Mutilations de chevaux : une jument mutilée dans l'Ain, une autre retrouvée morte en Haute-Vienne

Plus d'une vingtaine de cas d'équidés mutilés ou tués ont été recencés depuis le début du mois d'août. 

Des chevaux dans un pré, à Courlans (Jura), le 26 août 2020 (photo d\'illustration). 
Des chevaux dans un pré, à Courlans (Jura), le 26 août 2020 (photo d'illustration).  (MAXPPP)

Chaque jour, ou presque, de nouvelles découvertes macabres. Une jument a été découverte vivante, la queue sectionnée et la vulve coupée, à Val-Revermont (Ain), a appris l'AFP jeudi 3 septembre, auprès des gendarmes. "C'est le propriétaire de l'animal qui a constaté les faits mardi et nous en a avisés le lendemain", a précisé à l'AFP la gendarmerie de Bourg-en-Bresse, confirmant une information de BFMTV. "La jument se trouvait dans un grand champ très isolé près du lieu-dit Cuisiat."
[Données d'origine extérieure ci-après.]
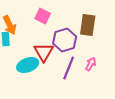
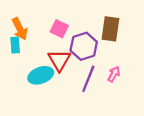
pink square: (43, 16) -> (59, 29), moved

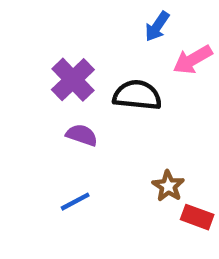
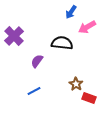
purple cross: (73, 80) -> (14, 36), moved
purple semicircle: (82, 135) -> (37, 61), turned -72

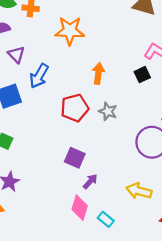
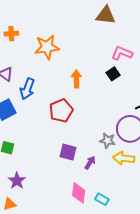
gray star: (108, 111) -> (108, 141), moved
purple arrow: (90, 181) -> (90, 163), moved
yellow arrow: (139, 191) -> (124, 158), moved

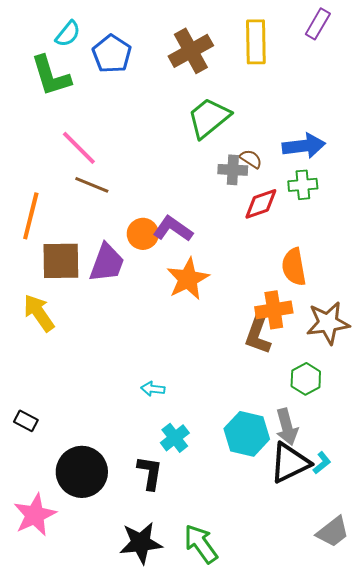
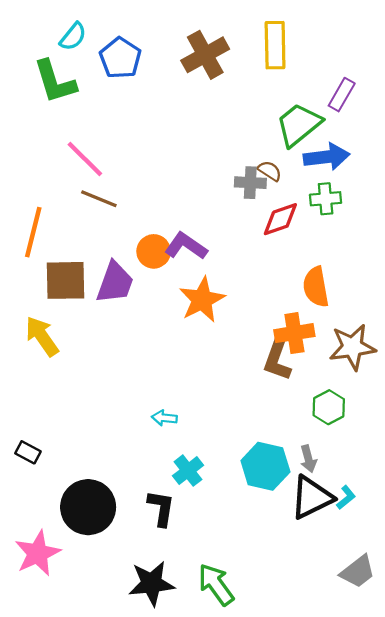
purple rectangle: (318, 24) -> (342, 95), moved
green trapezoid: (209, 118) -> (299, 125), moved
gray arrow: (287, 427) -> (308, 459), size x0.7

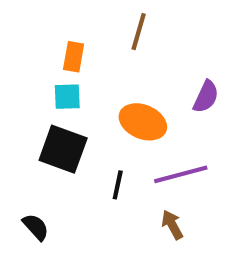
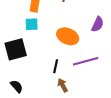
black square: (63, 149) -> (16, 49), moved, turned -35
brown arrow: (172, 225) -> (63, 85), moved

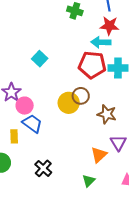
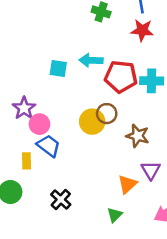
cyan arrow: (101, 42) -> (91, 60), moved
cyan square: (40, 59) -> (58, 68), turned -35

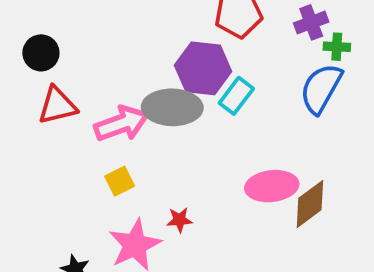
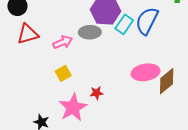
blue semicircle: (321, 88) -> (147, 21), moved
gray ellipse: (172, 107) -> (90, 32), size x0.7
pink arrow: (121, 124) -> (63, 42), size x0.7

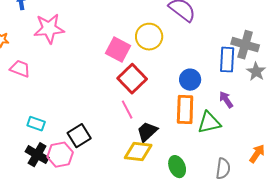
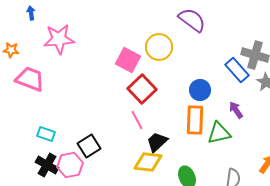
blue rectangle: (227, 60) -> (237, 70), turned -45
pink trapezoid: (20, 69) -> (30, 79), size x1.4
L'enquête a été confiée à la brigade de recherche de la gendarmerie de Bourg-en-Bresse. C'est la première fois qu'un cheval est mutilé de la sorte dans l'Ain, selon la gendarmerie. Il y avait eu une suspicion le 28 août au lieu-dit Attignat, avec un cheval blessé au flanc, mais sans pouvoir conclure à l'intervention d'un tiers.

Plus tôt dans la journée, France Bleu Limousin et France 3 Nouvelle-Aquitaine ont rapporté la découverte du cadavre d'une autre jument à Arnac-la-Poste (Haute-Vienne). La veille, une jument avait été victime de mutilation à Saint-Tugdual, dans le Morbihan et une autre à Châtillon-sur-Indre (Indre). Au 3 septembre, Libération a recensé 36 cas de chevaux mutilés ou tués depuis 2014, avec une accélération du phénomène en août 2020. 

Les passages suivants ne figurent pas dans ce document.